- From: <bugzilla@wiggum.w3.org>
- Date: Sat, 23 Jun 2007 09:51:13 +0000
- To: public-qt-comments@w3.org
- CC:
http://www.w3.org/Bugs/Public/show_bug.cgi?id=4697
Summary: [FT] editorial: 1.1 Full-Text Search and XML
Product: XPath / XQuery / XSLT
Version: Last Call drafts
Platform: All
OS/Version: All
Status: NEW
Severity: minor
Priority: P2
Component: Full Text
AssignedTo: jim.melton@acm.org
ReportedBy: jmdyck@ibiblio.org
QAContact: public-qt-comments@w3.org
1.1 Full-Text Search and XML
[1]
"The following definitions apply to full-text search:"
Note that 4 and 5 aren't actually definitions.

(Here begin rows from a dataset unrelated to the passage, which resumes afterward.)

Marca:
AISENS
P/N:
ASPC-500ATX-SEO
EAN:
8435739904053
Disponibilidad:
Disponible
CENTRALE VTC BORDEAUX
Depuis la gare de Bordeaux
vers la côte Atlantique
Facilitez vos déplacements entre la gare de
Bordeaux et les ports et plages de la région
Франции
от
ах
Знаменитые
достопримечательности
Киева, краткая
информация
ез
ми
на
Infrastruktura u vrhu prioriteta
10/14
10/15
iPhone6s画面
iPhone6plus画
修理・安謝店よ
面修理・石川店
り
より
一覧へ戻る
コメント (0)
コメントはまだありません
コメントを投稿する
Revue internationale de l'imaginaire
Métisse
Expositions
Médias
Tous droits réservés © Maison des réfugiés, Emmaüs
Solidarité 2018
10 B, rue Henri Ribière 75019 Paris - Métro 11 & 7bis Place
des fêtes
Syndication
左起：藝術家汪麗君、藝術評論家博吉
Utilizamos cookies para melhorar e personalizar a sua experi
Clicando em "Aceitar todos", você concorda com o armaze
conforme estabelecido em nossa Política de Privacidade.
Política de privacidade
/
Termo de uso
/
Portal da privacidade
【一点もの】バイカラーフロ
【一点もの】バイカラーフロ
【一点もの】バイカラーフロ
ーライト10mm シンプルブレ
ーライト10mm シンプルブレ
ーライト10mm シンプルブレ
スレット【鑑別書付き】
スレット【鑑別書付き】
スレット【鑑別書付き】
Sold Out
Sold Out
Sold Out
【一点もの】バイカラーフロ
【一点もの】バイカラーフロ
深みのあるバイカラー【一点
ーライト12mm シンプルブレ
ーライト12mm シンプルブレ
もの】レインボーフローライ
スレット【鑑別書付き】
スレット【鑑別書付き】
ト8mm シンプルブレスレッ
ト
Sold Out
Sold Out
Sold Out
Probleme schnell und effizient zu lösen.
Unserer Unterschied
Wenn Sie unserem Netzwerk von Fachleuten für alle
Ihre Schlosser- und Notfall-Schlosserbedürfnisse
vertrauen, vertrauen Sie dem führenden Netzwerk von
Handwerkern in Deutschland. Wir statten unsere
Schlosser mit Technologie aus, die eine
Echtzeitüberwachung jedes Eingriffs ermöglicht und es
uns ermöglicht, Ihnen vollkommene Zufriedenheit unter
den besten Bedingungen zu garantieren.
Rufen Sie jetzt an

(5 belongs with a definition of tokenization.)
[2]
"A token is defined as a character, n-gram, or sequence of characters"
[2a]
Usually, definitions don't say "is defined as". Change to just "is"?
[2b]
There is no definition of "n-gram", and no other use of it in the
document. Delete?
[3]
"Each instance of a token consists of one or more consecutive characters."
[3a]
The phrase "Each instance of a token" is undefined, and suggests that
a token is an abstract thing that has to be instantiated. Just say
"Each token".
[3b]
I think you'll get a better definition if you combine the two
sentences, e.g.:
A token is a sequence of one or more consecutive characters,
returned by a tokenizer as a basic unit to be searched.
[3c]
You might need to clarify what you mean by "consecutive". Point 5
appears to give implementations the freedom to treat
i<i>tal</i>ic
as a single (6-character) token, but its characters are not
consecutive characters in the XML document.
[4]
"a phrase/sentence/paragraph is an ordered sequence of any number of
tokens."
Must/should the order of the sequence reflect document order? (e.g.,
tokens are ordered according to the document order of their first
character) Either way, it might be good to say.
[5]
"... the containment hierarchy: paragraphs contain sentences, which
contain tokens"
[5a]
Phrases don't (aren't required to) participate in the containment
hierarchy? (Can a phrase match across a sentence boundary?)
[5b]
It's not clear what it means for one ordered sequence of tokens (A) to
"contain" another (B). Presumably all the tokens in B must be in A,
and I'm guessing they have to be in the same order. Do the tokens of
B also have to be consecutive in A?
[6]
"The tokenizer has to process two codepoint equal strings in the same way,
i.e., it should identify the same tokens."
[6a]
Change "has to" to "must"?
[6b]
Change "should" to "must"?
[6c]
These constraints on tokenization are stated in four places (1.1,
2.1, 4.1, and appx I) in slightly different ways. Surely we can
delete/merge a few of them.
Received on Saturday, 23 June 2007 09:51:15 UTC